Ce sera jeudi.

Paul Journet
Paul Journet La Presse

Après des mois à annoncer le dépôt « imminent » de sa nouvelle loi 101, le suspense interminable prendra fin. Le gouvernement caquiste présentera demain sa réforme de la Charte de la langue française.

Peu d’informations ont filtré. On sait que François Legault recourra à la disposition de dérogation pour l’affichage en français, que les admissions dans les cégeps anglophones seront contingentées et qu’un poste de commissaire à la langue sera créé.

La gouvernance devrait aussi être revue. Une rumeur veut qu’un nouveau ministère du Français soit institué. Dans le dernier budget, la somme de 104 millions de dollars sur cinq ans a été réservée. Cela doit servir à quelque chose…

Une action musclée est également à prévoir sur le bilinguisme institutionnel. On en a eu un avant-goût il y a quelques jours quand le ministre Simon Jolin-Barrette a annoncé que l’État communiquerait désormais uniquement en français avec les entreprises.

Enfin, il sera question de langue de travail et d’accueil dans les commerces, et de cours de francisation pour les immigrants et peut-être même pour les anglophones qui le désirent.

Chose certaine, les attentes sont immenses. Car pour la première fois, il y a unanimité à l’Assemblée nationale : la loi 101 doit être renforcée.

Ce n’a pas toujours été ainsi.

À la fin des années 80, un sketch de RBO montrait un chanteur entonnant un refrain déjà usé : « Ne touchez pas à la loi 101 ! »

> Regardez un extrait du sketch

Ce fut longtemps le cri de ralliement des nationalistes. Des années 1980 jusqu’à tout récemment, en fait.

En début de mandat, la responsable caquiste de la langue, Nathalie Roy, promettait modestement de « mieux appliquer » cette loi. Même sa prédécesseure péquiste Louise Beaudoin et le sociologue Jacques Beauchemin s’en réjouissaient. Il faut dire que leurs attentes étaient faibles…

La tournure du débat étonne donc.

Le slogan est devenu : « Touchez à la loi 101 ».

Ce revirement provient du recul du français et de l’affaiblissement de la loi par les tribunaux.

La version initiale de Camille Laurin n’a jamais vraiment existé. Elle a été modifiée à répétition. En éducation, il y a eu la clause Canada et les écoles passerelles. Et en affichage, il y a eu la loi 86 de Robert Bourassa qui a autorisé les inscriptions bilingues, avec « nette prédominance » du français.

Mais ce qui a surtout changé, c’est le portrait linguistique. À l’exception de la « connaissance du français », tous les indicateurs reculent insidieusement. À la maison, au travail, dans l’affichage et dans les commerces.
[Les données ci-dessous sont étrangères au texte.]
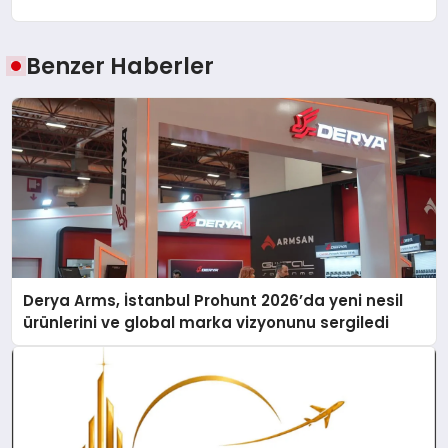
Benzer Haberler
Derya Arms, İstanbul Prohunt 2026’da yeni nesil
ürünlerini ve global marka vizyonunu sergiledi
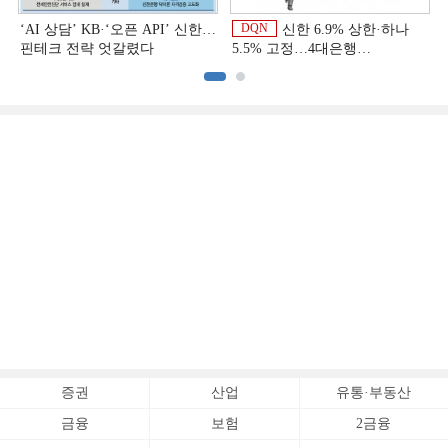
DQN
‘AI 상담’ KB·‘오픈 API’ 신한…
신한 6.9% 상한·하나
핀테크 전략 엇갈렸다
5.5% 고정…4대은행
중금리대출 승부수
이
증권
산업
유통·부동산
금융
보험
2금융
Bien sûr, tout cela, Pauline Marois le disait en 2012. Mais l’opposition caquiste avait empêché son gouvernement minoritaire de modifier la loi.

Cette fois, ce ne sera pas simple non plus.

***

La communauté anglophone s’inquiète pour la paix linguistique.

Il y a un malentendu. Les droits de la minorité anglophone historique sont bien défendus au Québec. Elle possède ses établissements pour la santé et l’éducation. D’ailleurs, leur financement excède son poids démographique, comme le prouvent le collège Dawson et l’Université McGill.

Le renforcement de la loi 101 ne les vise pas. C’est autre chose qui est en jeu : la langue d’intégration pour les allophones.

Le reste du Canada s’indigne, mais il n’a jamais connu ce problème. Dans les autres provinces, la quasi-totalité des transferts linguistiques se fait vers l’anglais. Tandis qu’au Québec, moins de 60 % des immigrants qui abandonnent leur langue optent pour le français.

Le résultat est mathématique : à chaque année qui passe, le français s’effrite.

Dominant sur le continent, du haut de sa lingua franca, notre minorité anglophone n’a jamais connu cette crainte.

C’est, comme on dit aujourd’hui, un privilège systémique.

***

Le Parti libéral et Québec solidaire ont une précieuse voix à apporter au débat.

Dans leur colère paniquée, des commentateurs canadiens qualifient la loi 101 de « raciste ». Comme si le français était la langue des Blancs, et l’anglais, celle de la diversité.

La cheffe libérale Dominique Anglade et la porte-parole solidaire en matière de Français, Ruba Ghazal, prouvent le contraire.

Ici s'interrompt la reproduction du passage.